Generally, logs contain a date, time, location, action, and author of the action. Here is an example of an authentication log:

Login Event [05:45:15] User1 Authenticated successfully

Logs contain information and can be adjusted to contain even more information. Verbose logging records additional, detailed information beyond the default log recording. Here is an example of the same log above but logged as verbose.

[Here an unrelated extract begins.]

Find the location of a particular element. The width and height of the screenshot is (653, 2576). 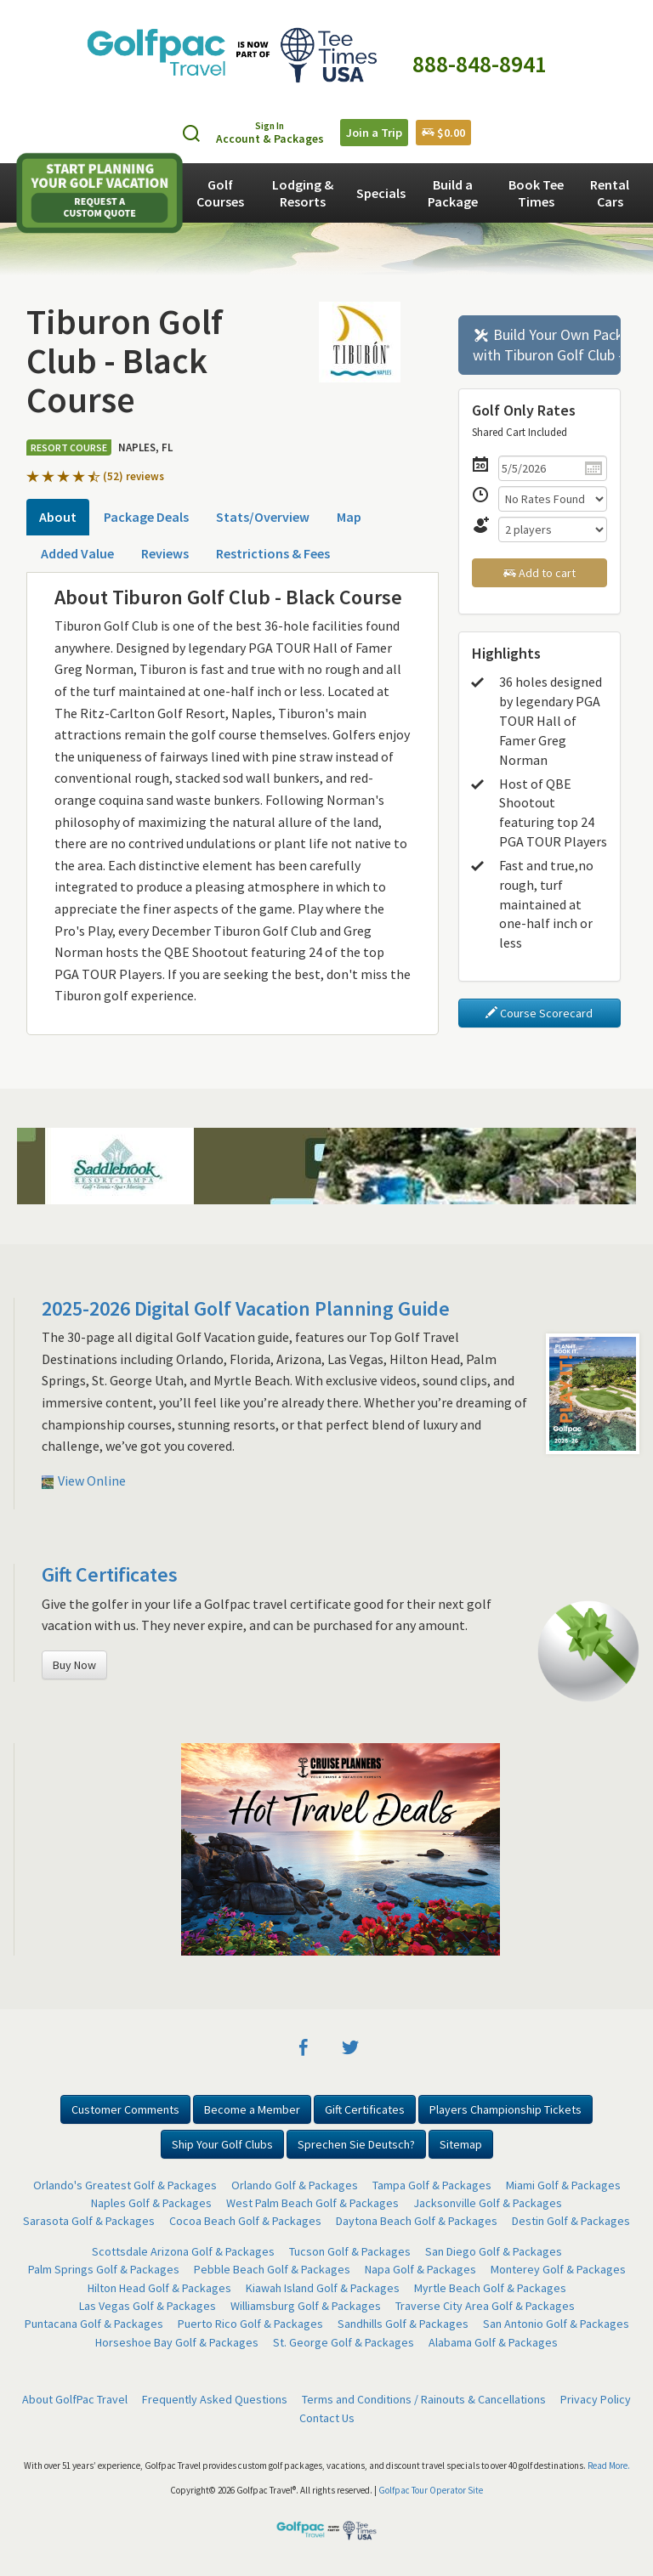

Rental Cars is located at coordinates (609, 193).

Login Event [2022/11/16 05:45:15.892673] auth_performer.cc:470 User1 Authenticated successfully from device1 (192.168.1.2)

Log management

Because all devices produce logs, it can quickly become overwhelming for organizations to keep track of all the logs that are generated. To get the most value from your logs, you need to choose exactly what to log, how to access it easily, and keep it secure using log management. Log management is the process of collecting, storing, analyzing, and disposing of log data. 

What to log

The most important aspect of log management is choosing what to log. Organizations are different, and their logging requirements can differ too. It's important to consider which log sources are most likely to contain the most useful information depending on your event of interest. This might be configuring log sources to reduce the amount of data they record, such as excluding excessive verbosity. Some information, including but not limited to phone numbers, email addresses, and names, form personally identifiable information (PII), which requires special handling and in some jurisdictions might not be possible to be logged.

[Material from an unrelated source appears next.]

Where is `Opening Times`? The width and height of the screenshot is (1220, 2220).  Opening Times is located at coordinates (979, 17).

The issue with overlogging

From a security perspective, it can be tempting to log everything. This is the most common mistake organizations make. Just because it can be logged, doesn't mean it needs to be logged. Storing excessive amounts of logs can have many disadvantages with some SIEM tools. For example, overlogging can increase storage and maintenance costs. Additionally, overlogging can increase the load on systems, which can cause performance issues and affect usability, making it difficult to search for and identify important events. 

Log retention

Organizations might operate in industries with regulatory requirements. For example, some regulations require organizations to retain logs for set periods of time and organizations can implement log retention practices in their log management policy.

Organizations that operate in the following industries might need to modify their log management policy to meet regulatory requirements:

  • Public sector industries, like the Federal Information Security Modernization Act (FISMA)

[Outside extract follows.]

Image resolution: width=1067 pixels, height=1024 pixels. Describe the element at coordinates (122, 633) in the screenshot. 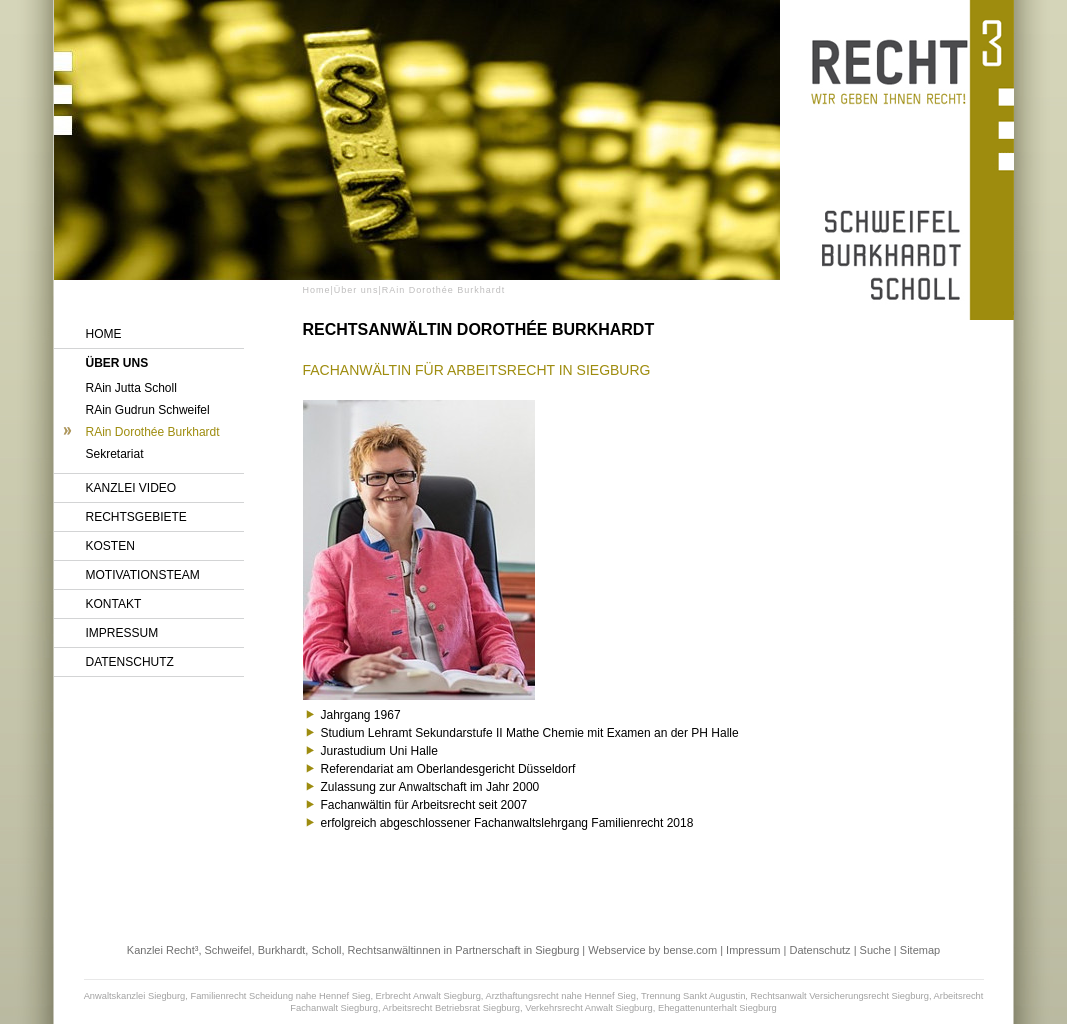

I see `Impressum` at that location.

  • Healthcare industries, like the Health Insurance Portability and Accountability Act of 1996 (HIPAA)

  • Financial services industries, such as the Payment Card Industry Data Security Standard (PCI DSS), the Gramm-Leach-Bliley Act (GLBA), and the Sarbanes-Oxley Act of 2002 (SOX)

Log protection

Along with management and retention, the protection of logs is vital in maintaining log integrity. It’s not unusual for malicious actors to modify logs in attempts to mislead security teams and to even hide their activity.

Storing logs in a centralized log server is a way to maintain log integrity. When logs are generated, they get sent to a dedicated server instead of getting stored on a local machine. This makes it more difficult for attackers to access logs because there is a barrier between the attacker and the log location. 

Key takeaways

It's important to understand how to properly collect, store, and protect logs because they are integral to incident investigations. Having a detailed plan for log management helps improve the usefulness of logs and resource efficiency.